Commerce and industry minister Nirupam Sen and land and land reforms minister Abdur Rezzak Mollah say the figures are yet to be collated. West Bengal Industrial Development Corporation sources said land losers would only be known once the projects are awarded.
Sen said, "We are only acquiring land for important and big projects. Most of the companies had opted for direct purchase." Mollah said, "The figures would have to be collected from different collectors in the districts."
Strangely, even the non-government organisations and activists that lent their voices to the land rights battle do not have figures.
Of the projects in the pipeline, iron and steel has the lion's share. Apart from expansion of existing projects, there are 10 proposed steel plants in the private sector involving an investment of Rs 109,550 crore (Rs 1,095.5 billion). The capacity to be created is 28 million tonnes and the land requirement pegged at 23,590 acres.
A number of special economic zones are also in the pipeline. Since 2006, there are 14 in-principle SEZs and another 14 have been formally approved. However, multi-product SEZs are only three, totaling 8,000 acres.
What has made land acquisition in West Bengal most difficult is the Left Front's government most famous programme, of land reforms, bringing down the average land holding to less than an acre. Not surprisingly, therefore, land losers in Singur were around 13,000 for 997 acres.

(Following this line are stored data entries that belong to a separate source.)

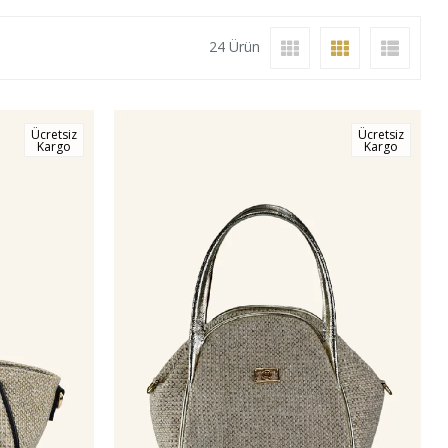
24 Ürün
Ücretsiz
Ücretsiz
Kargo
Kargo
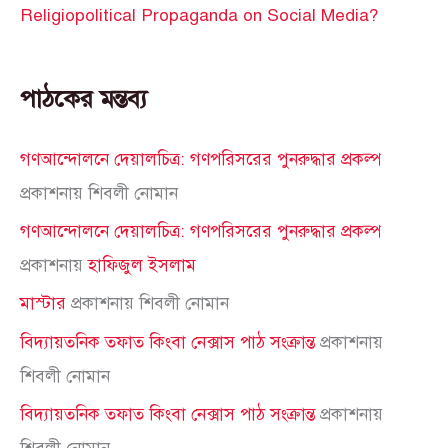
Religiopolitical Propaganda on Social Media?
পাঠকের মন্তব্য
গণআন্দোলনে দেয়ালচিত্র: গণপরিসরের পুনরুদ্ধার প্রকল্প
প্রকাশনায়
শিবলী নোমান
গণআন্দোলনে দেয়ালচিত্র: গণপরিসরের পুনরুদ্ধার প্রকল্প
প্রকাশনায়
হাফিজুল ইসলাম
মাস্টার
প্রকাশনায়
শিবলী নোমান
বিদ্যায়তনিক তফাত কিংবা নেক্সাস পাঠ সংক্রান্ত
প্রকাশনায়
শিবলী নোমান
বিদ্যায়তনিক তফাত কিংবা নেক্সাস পাঠ সংক্রান্ত
প্রকাশনায়
শিবলী নোমান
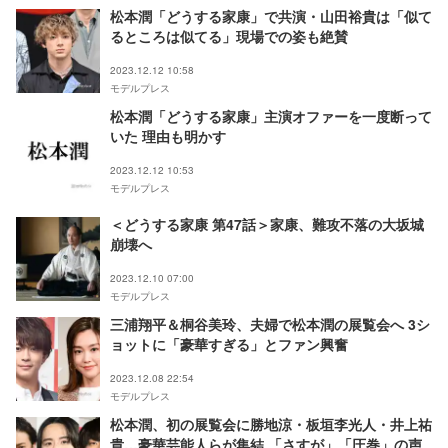
松本潤「どうする家康」で共演・山田裕貴は「似て
るところは似てる」現場での姿も絶賛
2023.12.12 10:58
モデルプレス
松本潤「どうする家康」主演オファーを一度断って
いた 理由も明かす
2023.12.12 10:53
モデルプレス
＜どうする家康 第47話＞家康、難攻不落の大坂城
崩壊へ
2023.12.10 07:00
モデルプレス
三浦翔平＆桐谷美玲、夫婦で松本潤の展覧会へ 3シ
ョットに「豪華すぎる」とファン興奮
2023.12.08 22:54
モデルプレス
松本潤、初の展覧会に勝地涼・板垣李光人・井上祐
貴…豪華芸能人らが集結 「さすが」「圧巻」の声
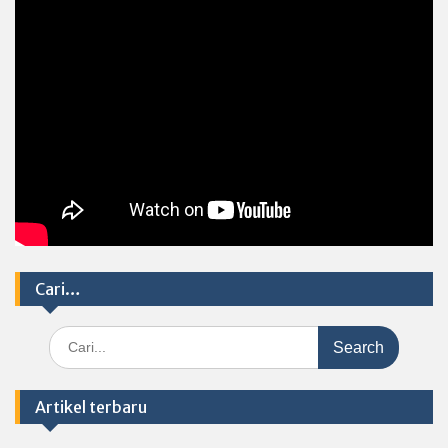
Cari…
Search
for:
Artikel terbaru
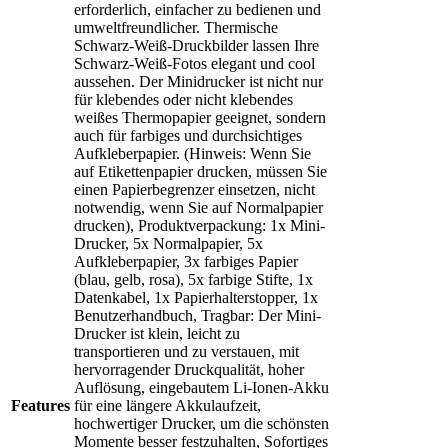
erforderlich, einfacher zu bedienen und
umweltfreundlicher. Thermische
Schwarz-Weiß-Druckbilder lassen Ihre
Schwarz-Weiß-Fotos elegant und cool
aussehen. Der Minidrucker ist nicht nur
für klebendes oder nicht klebendes
weißes Thermopapier geeignet, sondern
auch für farbiges und durchsichtiges
Aufkleberpapier. (Hinweis: Wenn Sie
auf Etikettenpapier drucken, müssen Sie
einen Papierbegrenzer einsetzen, nicht
notwendig, wenn Sie auf Normalpapier
drucken), Produktverpackung: 1x Mini-
Drucker, 5x Normalpapier, 5x
Aufkleberpapier, 3x farbiges Papier
(blau, gelb, rosa), 5x farbige Stifte, 1x
Datenkabel, 1x Papierhalterstopper, 1x
Benutzerhandbuch, Tragbar: Der Mini-
Drucker ist klein, leicht zu
transportieren und zu verstauen, mit
hervorragender Druckqualität, hoher
Auflösung, eingebautem Li-Ionen-Akku
Features
für eine längere Akkulaufzeit,
hochwertiger Drucker, um die schönsten
Momente besser festzuhalten, Sofortiges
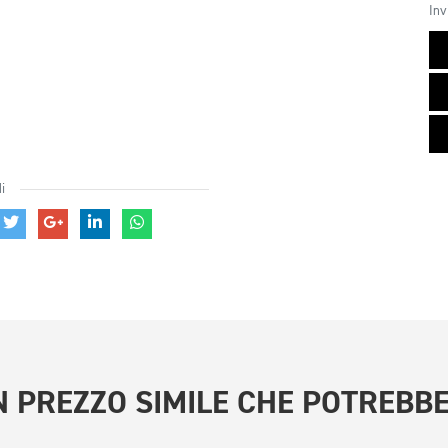
Inv
i
 PREZZO SIMILE
CHE POTREBBE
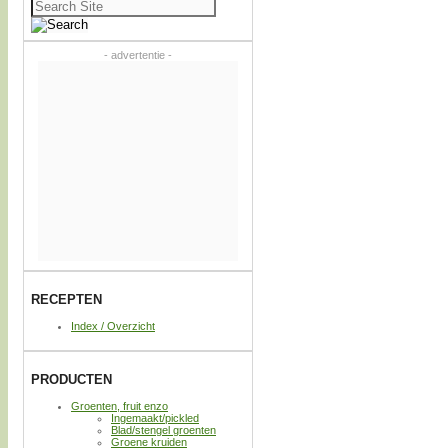
Zoeken
naar:
- advertentie -
RECEPTEN
Index / Overzicht
PRODUCTEN
Groenten, fruit enzo
Ingemaakt/pickled
Blad/stengel groenten
Groene kruiden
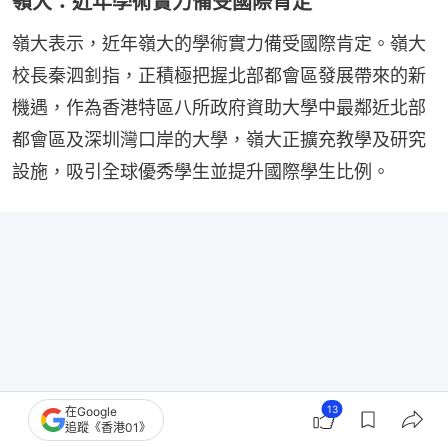
嶺大：近年學術實力備受國際肯定
嶺大表示，近年嶺大的學術實力備受國際肯定。嶺大
校長秦泗釗指，正積極把握北部都會區發展帶來的新
機遇，作為香港特區八所政府資助大學中最鄰近北部
都會區及深圳灣口岸的大學，嶺大正擴充教學及研究
設施，吸引全球優秀學生並提升國際學生比例。
13
在Google
追蹤《香港01》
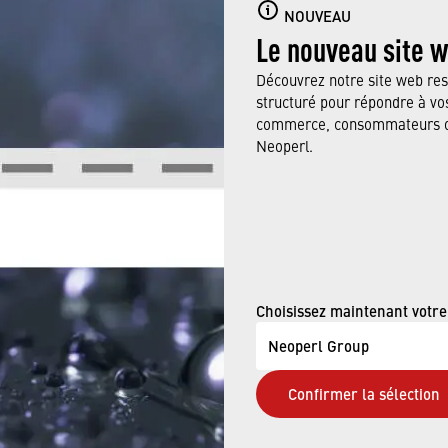
NOUVEAU
Le nouveau site 
Découvrez notre site web res
structuré pour répondre à vos
commerce, consommateurs ou
Neoperl.
Jan 4, 2023
G.COM - AN IN
Choisissez maintenant votre
Neoperl Group
NEOPERL
Confirmer la sélection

Naxalites, supported by political parties, have encashed on the resentment. A recent Maoist Information Bulletin mentions, "The present war waged by the Indian rulers in Lalgarh, Dandakaranya, Jharkhand, Bihar, Orissa and elsewhere is a war for the plunder of the vast mineral wealth lying in the Adivasi regions.

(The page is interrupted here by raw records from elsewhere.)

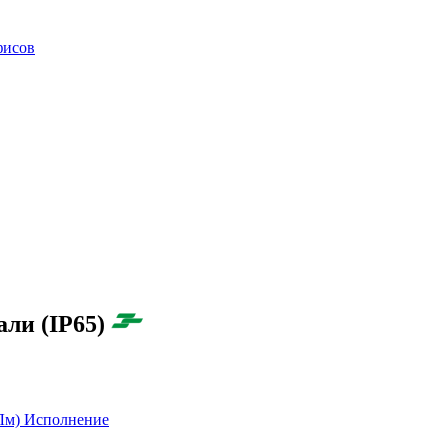
фисов
ли (IP65)
(Лм)
Исполнение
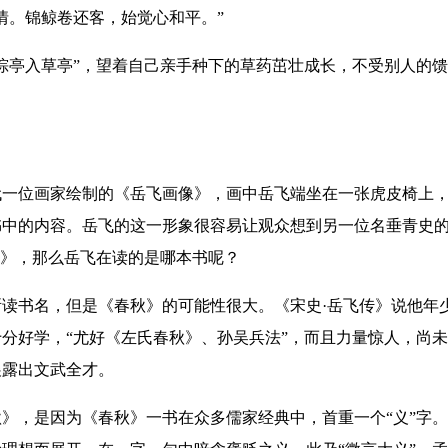
情。锦鲸卷还客，始觉心和平。”
亭入草亭”，望着自己亲手种下的草药茁壮成长，不受别人的馈
位画家绘制的《岳飞画像》，画中岳飞端坐在一张虎皮椅上，
书中的内容。岳飞的这一形象很容易让观众想到另一位名垂青史
秋》，那么岳飞在读的是哪本书呢？
书名，但是《春秋》的可能性很大。《宋史·岳飞传》说他年
分好学，“尤好《左氏春秋》、孙吴兵法”，而且力量惊人，尚未
展露出文武全才。
，是因为《春秋》一书在众多儒家经典中，首重一个“义”字。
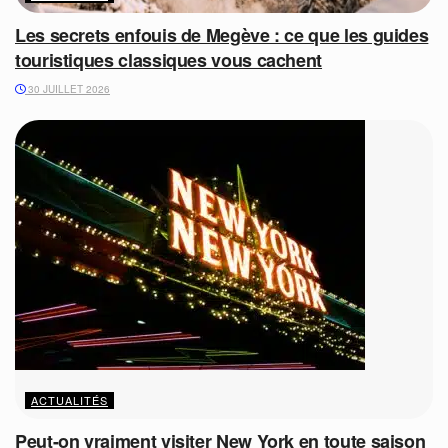
Les secrets enfouis de Megève : ce que les guides
touristiques classiques vous cachent
30 JUILLET 2026
ACTUALITÉS
Peut-on vraiment visiter New York en toute saison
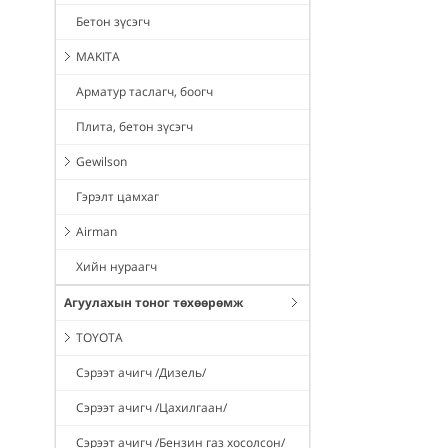
Бетон зүсэгч
MAKITA
Арматур таслагч, боогч
Плита, бетон зүсэгч
Gewilson
Гэрэлт цамхаг
Airman
Хийн нураагч
Агуулахын тоног төхөөрөмж
TOYOTA
Сэрээт ачигч /Дизель/
Сэрээт ачигч /Цахилгаан/
Сэрээт ачигч /Бензин газ хосолсон/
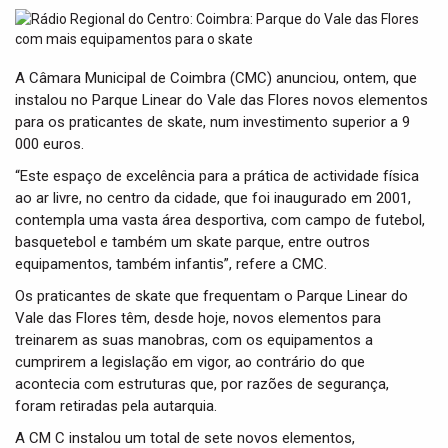
t
i
o
n
A Câmara Municipal de Coimbra (CMC) anunciou, ontem, que
instalou no Parque Linear do Vale das Flores novos elementos
para os praticantes de skate, num investimento superior a 9
000 euros.
“Este espaço de excelência para a prática de actividade física
ao ar livre, no centro da cidade, que foi inaugurado em 2001,
contempla uma vasta área desportiva, com campo de futebol,
basquetebol e também um skate parque, entre outros
equipamentos, também infantis”, refere a CMC.
Os praticantes de skate que frequentam o Parque Linear do
Vale das Flores têm, desde hoje, novos elementos para
treinarem as suas manobras, com os equipamentos a
cumprirem a legislação em vigor, ao contrário do que
acontecia com estruturas que, por razões de segurança,
foram retiradas pela autarquia.
A CM C instalou um total de sete novos elementos,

"Renowned writer on advasis and a Jnanpith award winner, Mahasweta Devi, has correctly pointed out that the military offensive in Lalgarh is taken up in order to hand over the lands and resources to the Jindal group. For these social fascists, Jindal is dearer than the people."
The single largest investment in the state is from JSW Steel at Rs 35,000 crore (Rs 350 billion) for setting up a 10-million tonne plant at Salboni in West Medinipur, about 20 km from Lalgarh, the centre of Naxalite insurgency.

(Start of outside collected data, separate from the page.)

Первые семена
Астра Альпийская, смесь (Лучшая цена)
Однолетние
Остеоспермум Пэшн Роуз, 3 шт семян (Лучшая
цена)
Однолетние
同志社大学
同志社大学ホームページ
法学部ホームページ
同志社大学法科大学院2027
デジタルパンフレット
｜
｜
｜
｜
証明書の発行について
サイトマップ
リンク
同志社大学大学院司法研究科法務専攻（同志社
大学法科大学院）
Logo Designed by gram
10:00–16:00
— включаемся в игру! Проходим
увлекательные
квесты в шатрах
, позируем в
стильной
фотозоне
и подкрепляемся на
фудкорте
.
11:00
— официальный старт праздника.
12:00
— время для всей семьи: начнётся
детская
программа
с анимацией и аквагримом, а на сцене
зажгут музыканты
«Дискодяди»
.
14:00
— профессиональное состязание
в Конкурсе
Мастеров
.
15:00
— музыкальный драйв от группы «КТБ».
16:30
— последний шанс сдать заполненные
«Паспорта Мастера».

Though 90 per cent of the 4,700-acre JSW land was vested with the government and the balance was acquired directly by the company, Naxalites claimed the government land was supposed to be distributed to tribals.
However, Lalgarh is not just about land acquisition. Sudeep Chakravarti, a risk analyst, columnist and author of Red Sun: Travels in the Naxalite Country, said: "The violence in West Bengal is on account of a large number of memoranda of understanding.
Projects such as Tata's Nano plant and the proposed chemical hub by Indonesia's Salim group provided the spark to carry forward agitation. Maoists were happy to support these agitations, but in places like Lalgarh, the reason for the agitation goes beyond MoUs to systematic alientation of the tribal population effected by the CPM state government. Maoists are adept at leveraging any toehold."
The Lalgarh movement led by the Naxalites has its roots in Singur and Nandigram, the site for Tata Motors' Nano project and the petroleum, chemicals & petrochemicals investment region, respectively.
At least four projects -- JSW Steel, Jai Balaji Industries, Shyam Steel, Adhunik Steel -- are in Naxalite-affected states. While JSW Steel was located in West Medinipur, where 30 police stations have been identified as Naxal-affected, the other plants are at Purulia, where nine police stations are under threat.
Nirupam Sen attributed the heightened Naxalite activities at Lalgarh to under-development, but it all started about a year earlier when chief minister Buddhadeb Bhattacharjee's convoy was targeted by naxals on his way back from the foundation stone-laying ceremony for the JSW Steel project.
The Maoist bulletin mentions, their fight is against 'oppression'.
For the Naxalites, the 2,000-odd unwilling farmers that accounted for 15 per cent of the total land losers showed it was a fight against oppression and for land rights. Jobs and employment were incidental.